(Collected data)
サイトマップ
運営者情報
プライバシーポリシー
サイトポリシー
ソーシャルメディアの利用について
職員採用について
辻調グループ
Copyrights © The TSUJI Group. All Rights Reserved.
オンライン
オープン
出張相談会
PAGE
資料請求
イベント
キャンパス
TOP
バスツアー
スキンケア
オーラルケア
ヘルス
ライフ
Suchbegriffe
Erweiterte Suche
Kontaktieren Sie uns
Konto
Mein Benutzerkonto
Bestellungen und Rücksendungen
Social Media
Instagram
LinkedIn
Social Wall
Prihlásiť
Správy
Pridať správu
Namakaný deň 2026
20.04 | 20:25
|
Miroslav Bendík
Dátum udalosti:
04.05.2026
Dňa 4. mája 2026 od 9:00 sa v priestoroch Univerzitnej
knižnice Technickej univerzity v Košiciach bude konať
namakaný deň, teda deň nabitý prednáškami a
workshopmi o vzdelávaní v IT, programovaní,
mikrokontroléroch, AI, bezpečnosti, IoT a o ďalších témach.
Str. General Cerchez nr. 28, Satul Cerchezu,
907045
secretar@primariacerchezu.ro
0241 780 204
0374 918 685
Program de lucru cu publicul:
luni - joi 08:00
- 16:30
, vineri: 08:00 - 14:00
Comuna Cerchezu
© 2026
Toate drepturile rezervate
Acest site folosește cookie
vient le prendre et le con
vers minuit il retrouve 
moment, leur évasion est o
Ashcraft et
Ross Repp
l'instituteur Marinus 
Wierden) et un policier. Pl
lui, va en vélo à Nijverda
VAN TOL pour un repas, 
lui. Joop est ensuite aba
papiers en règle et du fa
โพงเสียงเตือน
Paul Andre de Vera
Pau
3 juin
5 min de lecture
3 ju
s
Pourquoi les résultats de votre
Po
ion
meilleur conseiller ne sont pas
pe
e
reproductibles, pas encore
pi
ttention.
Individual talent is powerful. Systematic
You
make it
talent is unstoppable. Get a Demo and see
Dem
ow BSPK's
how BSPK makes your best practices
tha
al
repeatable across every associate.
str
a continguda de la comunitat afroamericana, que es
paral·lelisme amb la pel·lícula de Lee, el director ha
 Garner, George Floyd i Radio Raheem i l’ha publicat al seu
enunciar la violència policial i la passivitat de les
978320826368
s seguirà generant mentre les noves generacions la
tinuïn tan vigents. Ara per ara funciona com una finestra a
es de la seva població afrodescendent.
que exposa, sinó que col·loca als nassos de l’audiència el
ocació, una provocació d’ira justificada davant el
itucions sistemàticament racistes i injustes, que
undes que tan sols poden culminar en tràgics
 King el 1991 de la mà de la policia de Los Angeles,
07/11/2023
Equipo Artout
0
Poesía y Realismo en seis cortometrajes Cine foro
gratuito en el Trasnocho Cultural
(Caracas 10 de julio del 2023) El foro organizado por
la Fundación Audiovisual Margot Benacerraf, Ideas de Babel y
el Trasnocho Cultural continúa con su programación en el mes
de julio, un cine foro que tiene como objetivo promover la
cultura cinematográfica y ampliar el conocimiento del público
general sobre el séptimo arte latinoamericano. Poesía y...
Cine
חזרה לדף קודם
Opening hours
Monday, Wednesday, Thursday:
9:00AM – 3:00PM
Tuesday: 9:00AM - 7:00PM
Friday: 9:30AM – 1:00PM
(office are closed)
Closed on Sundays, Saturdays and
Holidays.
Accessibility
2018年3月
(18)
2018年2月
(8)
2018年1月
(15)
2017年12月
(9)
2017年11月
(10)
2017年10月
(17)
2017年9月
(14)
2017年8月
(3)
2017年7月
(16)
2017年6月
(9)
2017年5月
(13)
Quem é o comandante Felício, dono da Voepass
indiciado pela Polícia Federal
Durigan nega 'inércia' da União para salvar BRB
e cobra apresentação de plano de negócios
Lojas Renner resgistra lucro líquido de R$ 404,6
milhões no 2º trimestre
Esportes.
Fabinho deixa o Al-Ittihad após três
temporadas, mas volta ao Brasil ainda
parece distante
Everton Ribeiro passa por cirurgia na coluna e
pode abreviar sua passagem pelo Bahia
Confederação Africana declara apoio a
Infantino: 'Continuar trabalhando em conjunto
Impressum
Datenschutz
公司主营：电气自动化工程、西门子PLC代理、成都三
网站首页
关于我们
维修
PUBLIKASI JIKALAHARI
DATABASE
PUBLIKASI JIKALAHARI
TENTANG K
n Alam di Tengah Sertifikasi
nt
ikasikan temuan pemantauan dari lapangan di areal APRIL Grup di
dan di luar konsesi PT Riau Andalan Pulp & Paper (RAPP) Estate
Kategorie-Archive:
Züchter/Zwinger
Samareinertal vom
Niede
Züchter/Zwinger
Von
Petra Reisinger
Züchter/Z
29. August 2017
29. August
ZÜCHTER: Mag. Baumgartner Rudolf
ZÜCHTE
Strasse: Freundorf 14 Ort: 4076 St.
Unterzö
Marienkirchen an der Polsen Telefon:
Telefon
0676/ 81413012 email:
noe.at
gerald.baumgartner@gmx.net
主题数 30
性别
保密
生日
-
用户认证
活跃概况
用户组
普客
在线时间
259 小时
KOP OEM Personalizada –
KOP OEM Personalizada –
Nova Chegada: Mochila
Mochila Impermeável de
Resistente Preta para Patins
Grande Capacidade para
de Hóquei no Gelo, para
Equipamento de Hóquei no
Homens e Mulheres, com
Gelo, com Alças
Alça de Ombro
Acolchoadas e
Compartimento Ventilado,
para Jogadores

▶ [Problem to work on]: Could you write out the full data verbatim?

▶ [Response]:
サイトマップ
運営者情報
プライバシーポリシー
サイトポリシー
ソーシャルメディアの利用について
職員採用について
辻調グループ
Copyrights © The TSUJI Group. All Rights Reserved.
オンライン
オープン
出張相談会
PAGE
資料請求
イベント
キャンパス
TOP
バスツアー
スキンケア
オーラルケア
ヘルス
ライフ
Suchbegriffe
Erweiterte Suche
Kontaktieren Sie uns
Konto
Mein Benutzerkonto
Bestellungen und Rücksendungen
Social Media
Instagram
LinkedIn
Social Wall
Prihlásiť
Správy
Pridať správu
Namakaný deň 2026
20.04 | 20:25
|
Miroslav Bendík
Dátum udalosti:
04.05.2026
Dňa 4. mája 2026 od 9:00 sa v priestoroch Univerzitnej
knižnice Technickej univerzity v Košiciach bude konať
namakaný deň, teda deň nabitý prednáškami a
workshopmi o vzdelávaní v IT, programovaní,
mikrokontroléroch, AI, bezpečnosti, IoT a o ďalších témach.
Str. General Cerchez nr. 28, Satul Cerchezu,
907045
secretar@primariacerchezu.ro
0241 780 204
0374 918 685
Program de lucru cu publicul:
luni - joi 08:00
- 16:30
, vineri: 08:00 - 14:00
Comuna Cerchezu
© 2026
Toate drepturile rezervate
Acest site folosește cookie
vient le prendre et le con
vers minuit il retrouve 
moment, leur évasion est o
Ashcraft et
Ross Repp
l'instituteur Marinus 
Wierden) et un policier. Pl
lui, va en vélo à Nijverda
VAN TOL pour un repas, 
lui. Joop est ensuite aba
papiers en règle et du fa
โพงเสียงเตือน
Paul Andre de Vera
Pau
3 juin
5 min de lecture
3 ju
s
Pourquoi les résultats de votre
Po
ion
meilleur conseiller ne sont pas
pe
e
reproductibles, pas encore
pi
ttention.
Individual talent is powerful. Systematic
You
make it
talent is unstoppable. Get a Demo and see
Dem
ow BSPK's
how BSPK makes your best practices
tha
al
repeatable across every associate.
str
a continguda de la comunitat afroamericana, que es
paral·lelisme amb la pel·lícula de Lee, el director ha
 Garner, George Floyd i Radio Raheem i l’ha publicat al seu
enunciar la violència policial i la passivitat de les
978320826368
s seguirà generant mentre les noves generacions la
tinuïn tan vigents. Ara per ara funciona com una finestra a
es de la seva població afrodescendent.
que exposa, sinó que col·loca als nassos de l’audiència el
ocació, una provocació d’ira justificada davant el
itucions sistemàticament racistes i injustes, que
undes que tan sols poden culminar en tràgics
 King el 1991 de la mà de la policia de Los Angeles,
07/11/2023
Equipo Artout
0
Poesía y Realismo en seis cortometrajes Cine foro
gratuito en el Trasnocho Cultural
(Caracas 10 de julio del 2023) El foro organizado por
la Fundación Audiovisual Margot Benacerraf, Ideas de Babel y
el Trasnocho Cultural continúa con su programación en el mes
de julio, un cine foro que tiene como objetivo promover la
cultura cinematográfica y ampliar el conocimiento del público
general sobre el séptimo arte latinoamericano. Poesía y...
Cine
חזרה לדף קודם
Opening hours
Monday, Wednesday, Thursday:
9:00AM – 3:00PM
Tuesday: 9:00AM - 7:00PM
Friday: 9:30AM – 1:00PM
(office are closed)
Closed on Sundays, Saturdays and
Holidays.
Accessibility
2018年3月
(18)
2018年2月
(8)
2018年1月
(15)
2017年12月
(9)
2017年11月
(10)
2017年10月
(17)
2017年9月
(14)
2017年8月
(3)
2017年7月
(16)
2017年6月
(9)
2017年5月
(13)
Quem é o comandante Felício, dono da Voepass
indiciado pela Polícia Federal
Durigan nega 'inércia' da União para salvar BRB
e cobra apresentação de plano de negócios
Lojas Renner resgistra lucro líquido de R$ 404,6
milhões no 2º trimestre
Esportes.
Fabinho deixa o Al-Ittihad após três
temporadas, mas volta ao Brasil ainda
parece distante
Everton Ribeiro passa por cirurgia na coluna e
pode abreviar sua passagem pelo Bahia
Confederação Africana declara apoio a
Infantino: 'Continuar trabalhando em conjunto
Impressum
Datenschutz
公司主营：电气自动化工程、西门子PLC代理、成都三
网站首页
关于我们
维修
PUBLIKASI JIKALAHARI
DATABASE
PUBLIKASI JIKALAHARI
TENTANG K
n Alam di Tengah Sertifikasi
nt
ikasikan temuan pemantauan dari lapangan di areal APRIL Grup di
dan di luar konsesi PT Riau Andalan Pulp & Paper (RAPP) Estate
Kategorie-Archive:
Züchter/Zwinger
Samareinertal vom
Niede
Züchter/Zwinger
Von
Petra Reisinger
Züchter/Z
29. August 2017
29. August
ZÜCHTER: Mag. Baumgartner Rudolf
ZÜCHTE
Strasse: Freundorf 14 Ort: 4076 St.
Unterzö
Marienkirchen an der Polsen Telefon:
Telefon
0676/ 81413012 email:
noe.at
gerald.baumgartner@gmx.net
主题数 30
性别
保密
生日
-
用户认证
活跃概况
用户组
普客
在线时间
259 小时
KOP OEM Personalizada –
KOP OEM Personalizada –
Nova Chegada: Mochila
Mochila Impermeável de
Resistente Preta para Patins
Grande Capacidade para
de Hóquei no Gelo, para
Equipamento de Hóquei no
Homens e Mulheres, com
Gelo, com Alças
Alça de Ombro
Acolchoadas e
Compartimento Ventilado,
para Jogadores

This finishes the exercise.